• **Exercise description**:
Could you copy exactly the lines below from the one with "editing, and the" to the one with "English Muffins with", inclusive, leaving out any pictures?

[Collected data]
-.-.-
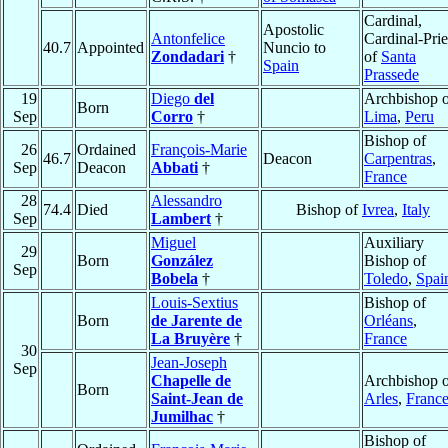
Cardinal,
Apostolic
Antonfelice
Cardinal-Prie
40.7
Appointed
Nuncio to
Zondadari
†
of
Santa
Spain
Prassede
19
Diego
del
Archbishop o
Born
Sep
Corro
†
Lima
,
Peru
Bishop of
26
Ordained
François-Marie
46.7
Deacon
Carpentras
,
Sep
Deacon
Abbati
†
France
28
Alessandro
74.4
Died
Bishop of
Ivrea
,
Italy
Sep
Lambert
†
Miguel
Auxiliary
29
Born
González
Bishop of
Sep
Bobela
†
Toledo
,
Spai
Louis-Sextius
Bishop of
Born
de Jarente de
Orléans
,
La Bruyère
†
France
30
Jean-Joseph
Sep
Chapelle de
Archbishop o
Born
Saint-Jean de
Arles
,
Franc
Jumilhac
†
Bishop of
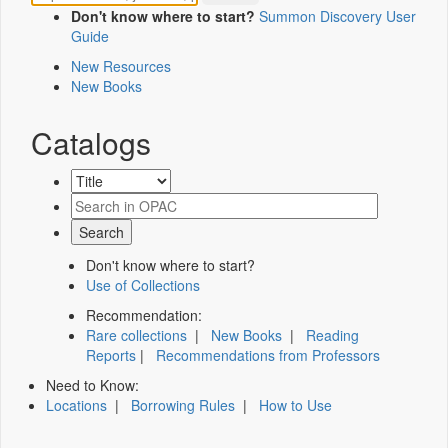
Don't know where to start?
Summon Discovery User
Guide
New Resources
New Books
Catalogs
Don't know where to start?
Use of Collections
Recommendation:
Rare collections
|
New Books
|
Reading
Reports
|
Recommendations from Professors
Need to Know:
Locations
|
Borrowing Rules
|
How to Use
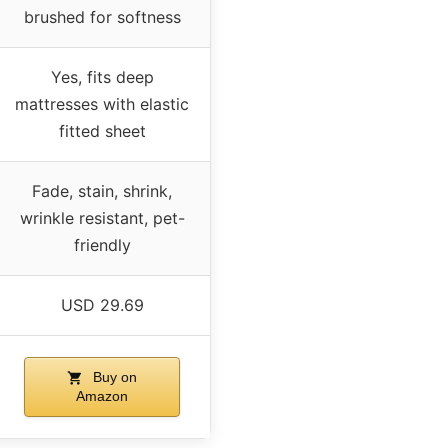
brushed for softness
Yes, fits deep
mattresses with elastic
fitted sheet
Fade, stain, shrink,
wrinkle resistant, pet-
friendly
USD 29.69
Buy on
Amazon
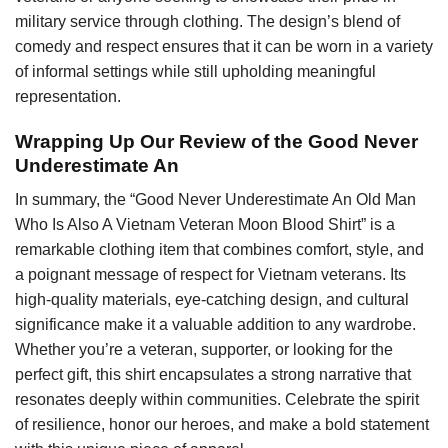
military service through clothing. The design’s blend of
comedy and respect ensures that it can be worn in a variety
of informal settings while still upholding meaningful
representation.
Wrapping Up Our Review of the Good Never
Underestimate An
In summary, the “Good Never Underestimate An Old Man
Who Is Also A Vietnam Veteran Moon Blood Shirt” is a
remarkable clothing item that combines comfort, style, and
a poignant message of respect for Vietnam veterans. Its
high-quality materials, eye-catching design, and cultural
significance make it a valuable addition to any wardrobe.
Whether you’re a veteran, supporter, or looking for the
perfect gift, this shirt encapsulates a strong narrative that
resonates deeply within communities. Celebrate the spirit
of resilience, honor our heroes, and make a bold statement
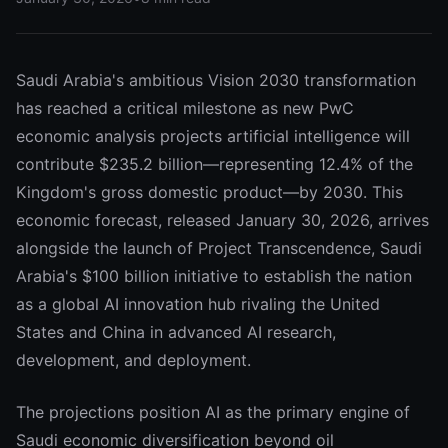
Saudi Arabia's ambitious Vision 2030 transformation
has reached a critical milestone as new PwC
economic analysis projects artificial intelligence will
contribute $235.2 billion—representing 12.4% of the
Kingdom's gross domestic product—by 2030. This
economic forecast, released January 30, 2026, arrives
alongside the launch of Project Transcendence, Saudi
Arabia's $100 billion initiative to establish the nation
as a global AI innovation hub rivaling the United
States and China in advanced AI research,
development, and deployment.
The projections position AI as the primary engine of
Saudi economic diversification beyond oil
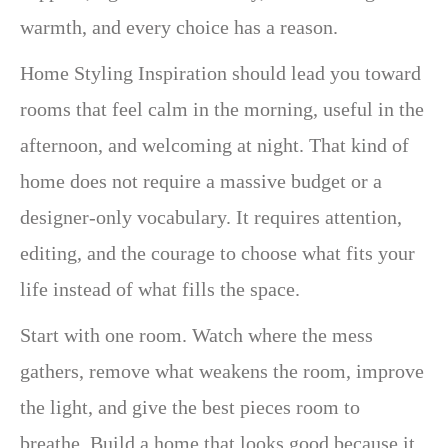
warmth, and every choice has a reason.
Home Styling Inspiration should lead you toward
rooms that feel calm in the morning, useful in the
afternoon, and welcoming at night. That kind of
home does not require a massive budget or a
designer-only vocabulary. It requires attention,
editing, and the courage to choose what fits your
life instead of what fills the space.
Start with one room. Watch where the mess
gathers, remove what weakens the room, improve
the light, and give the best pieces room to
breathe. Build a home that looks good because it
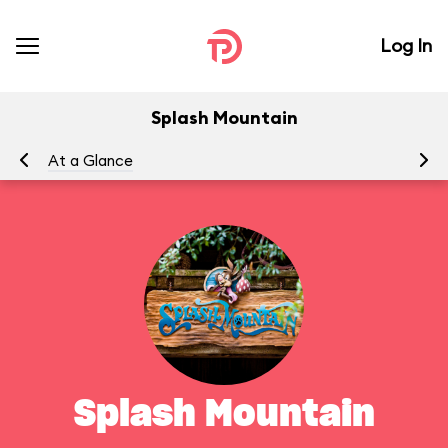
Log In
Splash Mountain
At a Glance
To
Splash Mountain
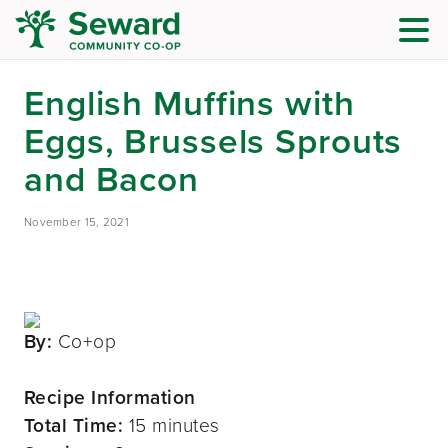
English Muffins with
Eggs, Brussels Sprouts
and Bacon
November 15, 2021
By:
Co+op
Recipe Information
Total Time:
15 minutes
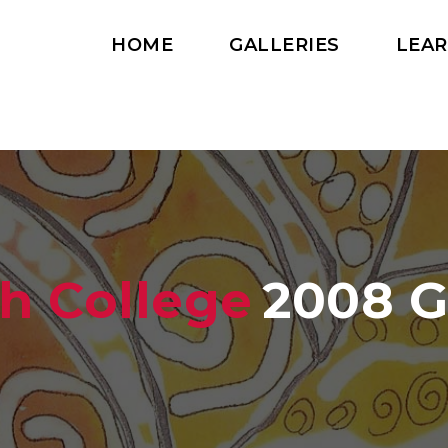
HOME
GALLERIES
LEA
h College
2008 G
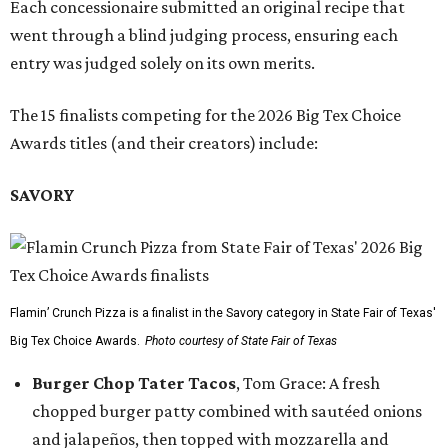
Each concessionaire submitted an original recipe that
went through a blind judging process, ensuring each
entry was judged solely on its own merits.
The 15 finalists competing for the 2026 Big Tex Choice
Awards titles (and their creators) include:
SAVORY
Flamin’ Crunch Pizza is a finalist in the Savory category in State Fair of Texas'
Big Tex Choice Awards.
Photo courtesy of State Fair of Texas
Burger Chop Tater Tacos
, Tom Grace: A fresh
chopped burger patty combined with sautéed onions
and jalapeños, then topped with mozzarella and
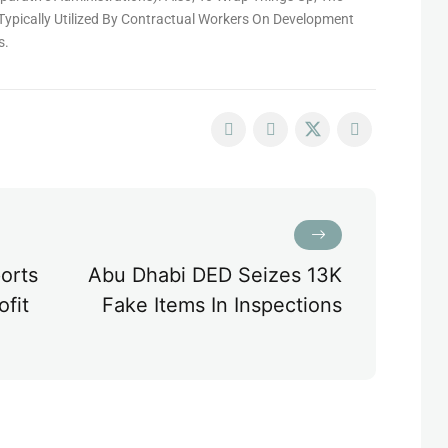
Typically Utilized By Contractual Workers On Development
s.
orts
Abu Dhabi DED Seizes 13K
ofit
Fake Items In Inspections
-.-.-
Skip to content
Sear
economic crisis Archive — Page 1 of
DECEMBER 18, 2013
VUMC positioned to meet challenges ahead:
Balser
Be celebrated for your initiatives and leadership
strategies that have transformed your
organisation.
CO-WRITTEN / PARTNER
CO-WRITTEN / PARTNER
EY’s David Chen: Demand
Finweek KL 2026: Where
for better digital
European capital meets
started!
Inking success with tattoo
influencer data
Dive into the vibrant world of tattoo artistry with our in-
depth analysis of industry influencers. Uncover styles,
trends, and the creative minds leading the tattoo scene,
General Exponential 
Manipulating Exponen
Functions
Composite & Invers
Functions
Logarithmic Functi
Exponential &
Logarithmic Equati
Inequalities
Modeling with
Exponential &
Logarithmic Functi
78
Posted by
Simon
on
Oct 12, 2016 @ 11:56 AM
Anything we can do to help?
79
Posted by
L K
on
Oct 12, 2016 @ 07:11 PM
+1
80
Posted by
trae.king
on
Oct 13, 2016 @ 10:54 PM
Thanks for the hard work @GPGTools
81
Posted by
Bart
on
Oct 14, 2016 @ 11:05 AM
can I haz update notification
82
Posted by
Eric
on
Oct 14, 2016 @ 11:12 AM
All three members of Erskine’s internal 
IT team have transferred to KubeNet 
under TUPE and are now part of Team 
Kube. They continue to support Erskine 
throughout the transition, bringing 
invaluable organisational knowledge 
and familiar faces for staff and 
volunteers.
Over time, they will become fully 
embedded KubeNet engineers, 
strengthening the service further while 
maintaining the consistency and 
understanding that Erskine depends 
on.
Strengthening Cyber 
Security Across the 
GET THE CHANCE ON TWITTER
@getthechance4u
-.-.-
• **Answer space**:
editing, and the courage to choose what fits your
life instead of what fills the space.
Start with one room. Watch where the mess
gathers, remove what weakens the room, improve
the light, and give the best pieces room to
breathe. Build a home that looks good because it
Log In
Splash Mountain
At a Glance
To
Splash Mountain
English Muffins with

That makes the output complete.